Stored data entries:

──────

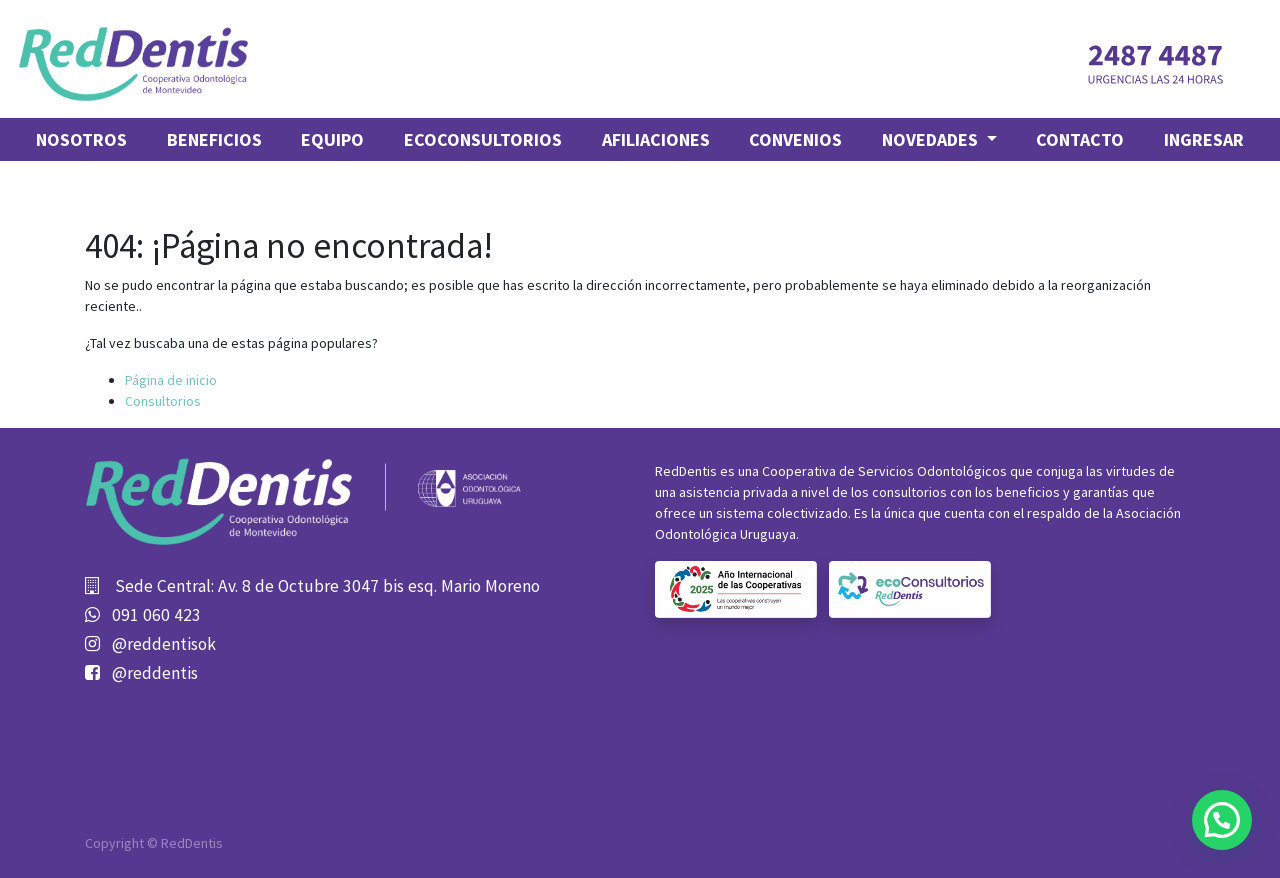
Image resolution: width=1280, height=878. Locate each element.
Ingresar (1204, 139)
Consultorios (163, 401)
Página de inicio (171, 380)
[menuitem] (81, 139)
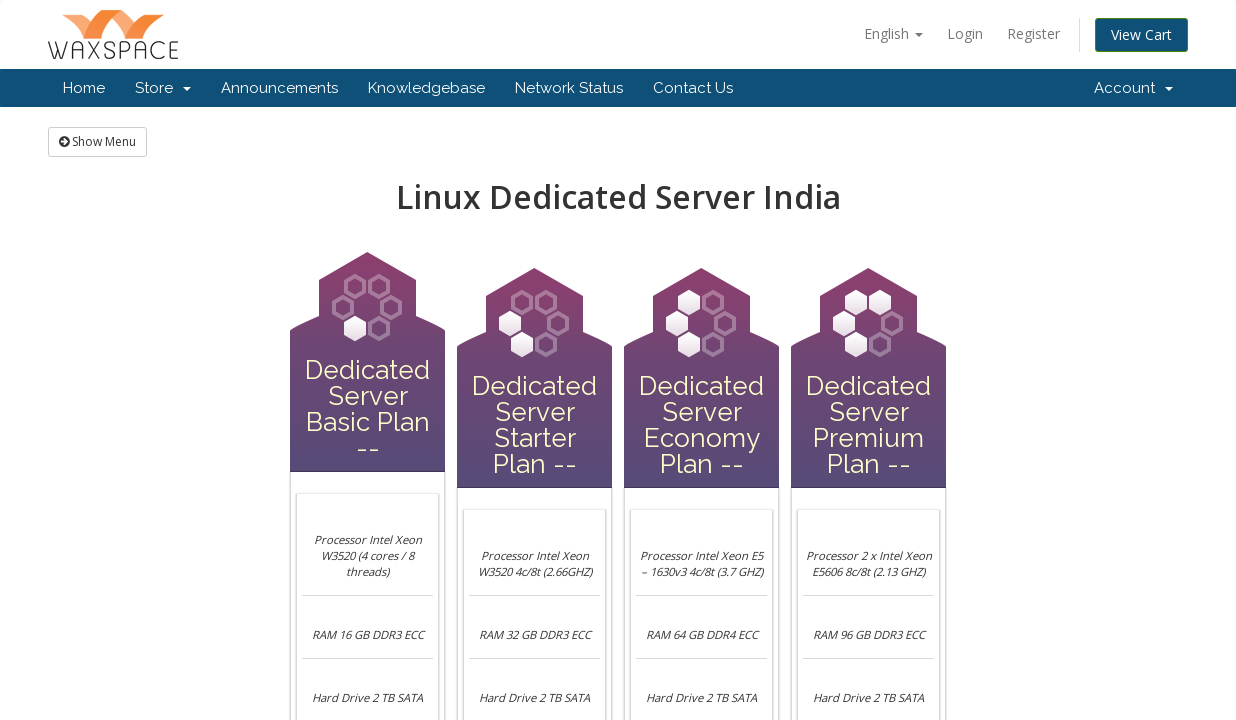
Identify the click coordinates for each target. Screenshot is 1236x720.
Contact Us (693, 88)
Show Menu (97, 141)
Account (1133, 88)
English (893, 33)
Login (965, 33)
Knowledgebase (426, 88)
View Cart (1141, 34)
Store (163, 88)
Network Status (569, 88)
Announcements (279, 88)
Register (1033, 33)
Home (84, 88)
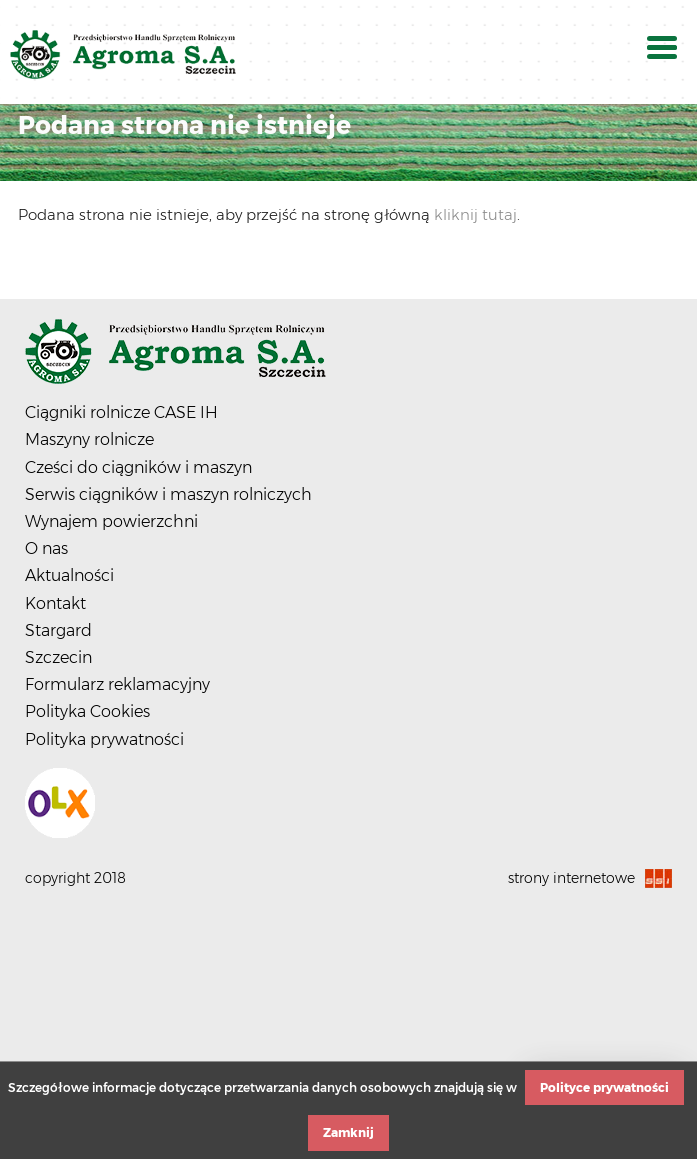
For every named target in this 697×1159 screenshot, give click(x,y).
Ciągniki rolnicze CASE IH (121, 412)
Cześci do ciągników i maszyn (138, 467)
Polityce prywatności (604, 1087)
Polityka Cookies (87, 711)
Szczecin (58, 657)
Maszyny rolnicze (89, 439)
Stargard (58, 630)
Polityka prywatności (104, 739)
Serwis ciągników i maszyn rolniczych (168, 494)
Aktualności (69, 575)
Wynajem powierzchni (111, 521)
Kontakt (55, 603)
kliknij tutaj (475, 214)
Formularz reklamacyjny (117, 684)
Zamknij (348, 1132)
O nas (46, 548)
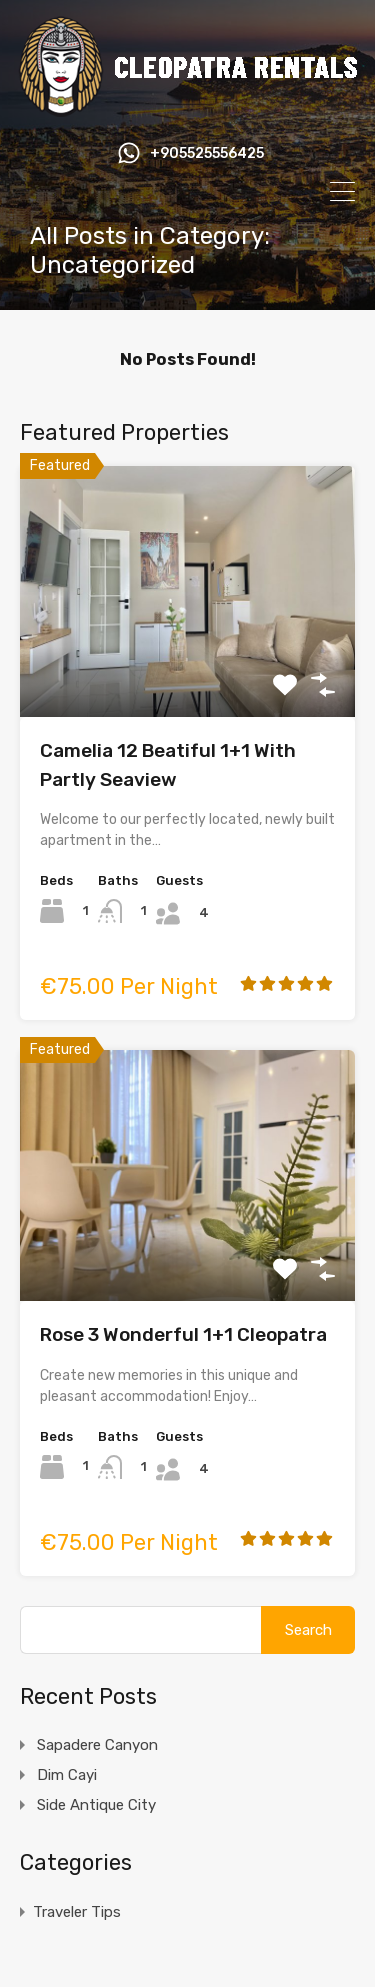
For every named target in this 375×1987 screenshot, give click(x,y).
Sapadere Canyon (97, 1745)
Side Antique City (96, 1805)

──────

Go line by line through the records and copy those that contain the word "give".

For every named target in this 697×1159 screenshot, give click(x,y).
For every named target in this 375×1987 screenshot, give click(x,y).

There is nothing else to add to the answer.